**Your goal**
A faithful retyping of every entry below is wanted, with images left out.

**Exercise input**
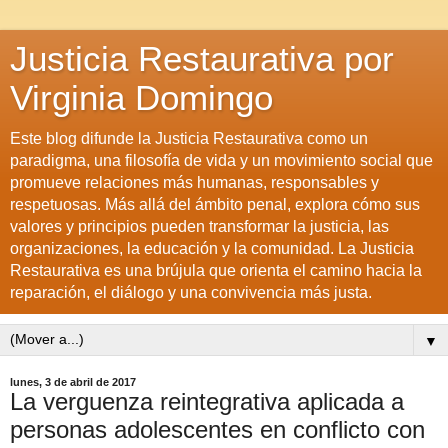
Justicia Restaurativa por
Virginia Domingo
Este blog difunde la Justicia Restaurativa como un
paradigma, una filosofía de vida y un movimiento social que
promueve relaciones más humanas, responsables y
respetuosas. Más allá del ámbito penal, explora cómo sus
valores y principios pueden transformar la justicia, las
organizaciones, la educación y la comunidad. La Justicia
Restaurativa es una brújula que orienta el camino hacia la
reparación, el diálogo y una convivencia más justa.
▼
lunes, 3 de abril de 2017
La verguenza reintegrativa aplicada a
personas adolescentes en conflicto con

**Completed task**
Justicia Restaurativa por
Virginia Domingo
Este blog difunde la Justicia Restaurativa como un
paradigma, una filosofía de vida y un movimiento social que
promueve relaciones más humanas, responsables y
respetuosas. Más allá del ámbito penal, explora cómo sus
valores y principios pueden transformar la justicia, las
organizaciones, la educación y la comunidad. La Justicia
Restaurativa es una brújula que orienta el camino hacia la
reparación, el diálogo y una convivencia más justa.
▼
lunes, 3 de abril de 2017
La verguenza reintegrativa aplicada a
personas adolescentes en conflicto con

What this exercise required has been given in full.